*What needs to be done*
Show every line from the entries that follow which holds the word "الأول".

*Dataset content*
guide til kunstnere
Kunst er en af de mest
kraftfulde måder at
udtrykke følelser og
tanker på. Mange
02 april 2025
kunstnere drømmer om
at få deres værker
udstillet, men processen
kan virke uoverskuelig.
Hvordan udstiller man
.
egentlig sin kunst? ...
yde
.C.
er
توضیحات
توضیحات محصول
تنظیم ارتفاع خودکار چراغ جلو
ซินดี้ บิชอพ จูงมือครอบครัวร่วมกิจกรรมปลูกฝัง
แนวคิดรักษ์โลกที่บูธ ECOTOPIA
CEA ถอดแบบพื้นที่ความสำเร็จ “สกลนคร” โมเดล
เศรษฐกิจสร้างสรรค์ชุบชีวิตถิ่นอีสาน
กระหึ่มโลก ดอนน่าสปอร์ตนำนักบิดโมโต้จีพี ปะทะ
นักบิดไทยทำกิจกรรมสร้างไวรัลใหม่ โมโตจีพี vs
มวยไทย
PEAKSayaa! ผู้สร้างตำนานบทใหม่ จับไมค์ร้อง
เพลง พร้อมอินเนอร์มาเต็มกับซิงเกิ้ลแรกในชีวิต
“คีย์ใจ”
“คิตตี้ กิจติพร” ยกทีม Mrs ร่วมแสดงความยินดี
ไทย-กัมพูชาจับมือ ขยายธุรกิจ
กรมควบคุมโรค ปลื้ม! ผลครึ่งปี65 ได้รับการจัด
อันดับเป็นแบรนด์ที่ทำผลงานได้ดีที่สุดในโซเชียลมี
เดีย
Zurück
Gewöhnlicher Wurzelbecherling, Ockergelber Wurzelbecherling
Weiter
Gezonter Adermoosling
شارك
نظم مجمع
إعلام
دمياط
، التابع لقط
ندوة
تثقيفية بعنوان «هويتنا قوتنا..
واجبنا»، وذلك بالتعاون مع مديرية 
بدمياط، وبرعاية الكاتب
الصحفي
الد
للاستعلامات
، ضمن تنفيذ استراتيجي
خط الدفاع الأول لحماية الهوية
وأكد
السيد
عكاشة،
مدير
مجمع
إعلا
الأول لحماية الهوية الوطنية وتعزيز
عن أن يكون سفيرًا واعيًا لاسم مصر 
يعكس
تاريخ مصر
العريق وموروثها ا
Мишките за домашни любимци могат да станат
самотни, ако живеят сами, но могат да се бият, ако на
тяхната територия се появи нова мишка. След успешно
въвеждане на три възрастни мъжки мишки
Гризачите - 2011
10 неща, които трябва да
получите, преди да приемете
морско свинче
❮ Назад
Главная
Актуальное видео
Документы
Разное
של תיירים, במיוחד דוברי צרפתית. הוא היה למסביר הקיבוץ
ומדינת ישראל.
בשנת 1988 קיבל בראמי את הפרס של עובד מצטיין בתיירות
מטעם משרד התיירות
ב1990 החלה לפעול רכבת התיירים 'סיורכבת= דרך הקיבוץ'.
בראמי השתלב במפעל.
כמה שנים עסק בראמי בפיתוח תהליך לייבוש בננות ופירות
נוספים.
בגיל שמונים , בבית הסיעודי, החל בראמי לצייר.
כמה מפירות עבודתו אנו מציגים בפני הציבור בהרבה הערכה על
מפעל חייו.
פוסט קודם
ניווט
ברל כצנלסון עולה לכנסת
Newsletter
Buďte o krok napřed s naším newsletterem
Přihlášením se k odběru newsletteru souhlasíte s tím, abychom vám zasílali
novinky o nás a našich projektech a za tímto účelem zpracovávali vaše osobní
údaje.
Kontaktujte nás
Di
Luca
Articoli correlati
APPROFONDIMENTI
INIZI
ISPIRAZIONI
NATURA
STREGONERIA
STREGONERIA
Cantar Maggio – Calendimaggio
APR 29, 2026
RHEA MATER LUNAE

*Your solution*
خط الدفاع الأول لحماية الهوية
الأول لحماية الهوية الوطنية وتعزيز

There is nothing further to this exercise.